O presidente, que confirmou os contatos entre os ministros da Defesa dos dois países, defendeu que "nós, venezuelanos e colombianos, unidos pela paz, prosperidade e soberania, estamos vigiando, cuidando e preservando nossa terra".

Ele também aplaudiu o fato de que "depois de 20 dias contínuos de anúncios, ameaças, guerra psicológica, (...) de cerco contra a nação venezuelana, hoje somos mais fortes do que ontem" e garantiu que "eles não conseguiram, nem conseguirão, não há como eles entrarem na Venezuela", em referência aos Estados Unidos, embora Petro tenha justificado a "militarização" de Catatumbo "para reduzir ao máximo as forças da máfia" e combater o tráfico de drogas.

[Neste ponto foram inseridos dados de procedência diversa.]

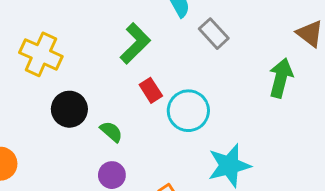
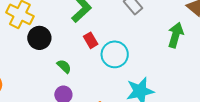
black circle: (69, 109) -> (39, 38), moved

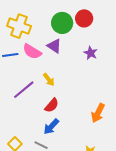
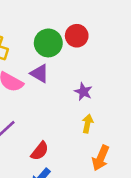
purple star: (91, 53) -> (83, 92), moved
yellow arrow: (49, 80) -> (88, 124), moved, turned -128

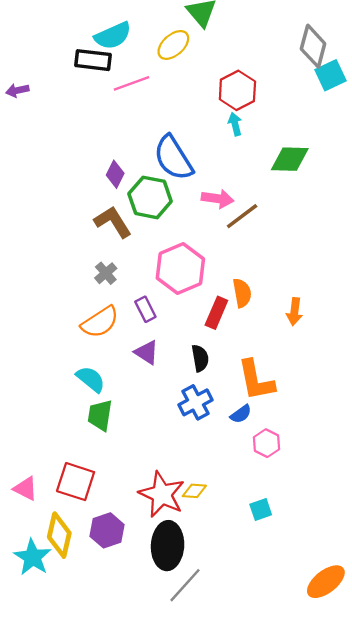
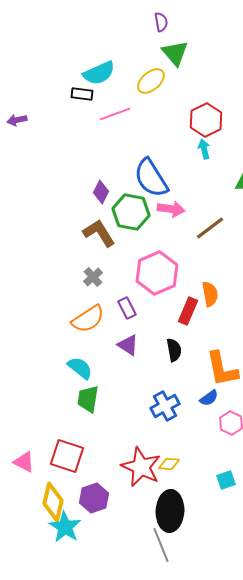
black rectangle: (93, 60) -> (82, 94), size x0.7
pink arrow: (218, 199) -> (171, 209), moved
blue cross: (195, 402) -> (165, 406), moved
black ellipse: (168, 546) -> (170, 511), moved
cyan star: (32, 557) -> (65, 527), moved
gray line: (185, 585) -> (161, 545), turned -64

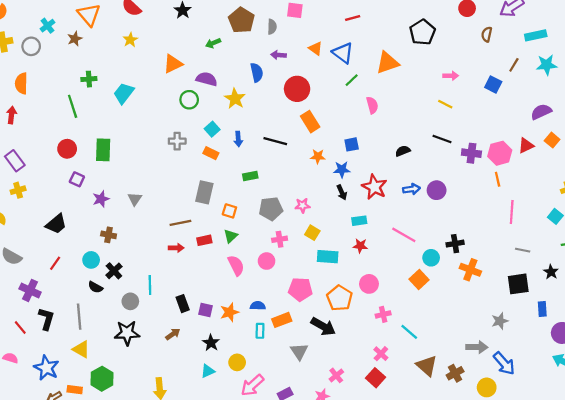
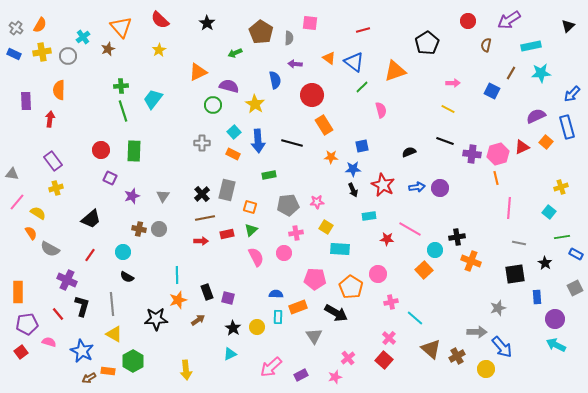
green line: (73, 106) -> (123, 111), moved
blue arrow: (238, 139) -> (258, 141), size x1.6
red star: (360, 246) -> (387, 239), moved
black cross: (114, 271) -> (202, 194), moved
gray circle: (130, 301) -> (159, 229), moved
orange star: (229, 312) -> (178, 300), moved
yellow circle: (237, 362) -> (257, 327), moved

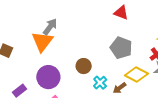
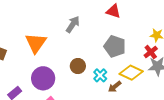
gray arrow: (50, 27) -> (73, 24), moved
cyan cross: (100, 83) -> (100, 75), moved

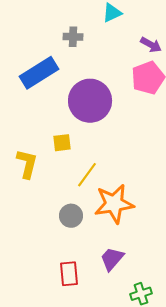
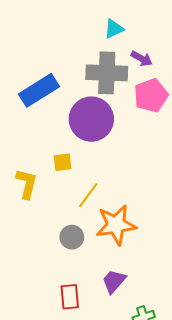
gray cross: (73, 37) -> (107, 73), moved, size x2.0
purple arrow: (151, 45) -> (142, 59), moved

"Não é a terra que vence a máfia, é a coordenação entre os dois Estados que consegue isso", disse o presidente colombiano nas redes sociais, dias depois que o governo venezuelano também anunciou o envio de mais 15 mil soldados venezuelanos para a região da fronteira.

Essas últimas ações coincidem com a tensão política entre a Venezuela e os Estados Unidos sobre o envio de embarcações militares para a região. Washington também insistiu na necessidade de combater o tráfico de drogas, pelo qual considera Maduro diretamente responsável.

A Casa Branca advertiu na quinta-feira que a administração de Donald Trump "está preparada para usar qualquer elemento do poder dos EUA" para conter o tráfico de drogas da Venezuela e levar os responsáveis à justiça, sem descartar a ação militar.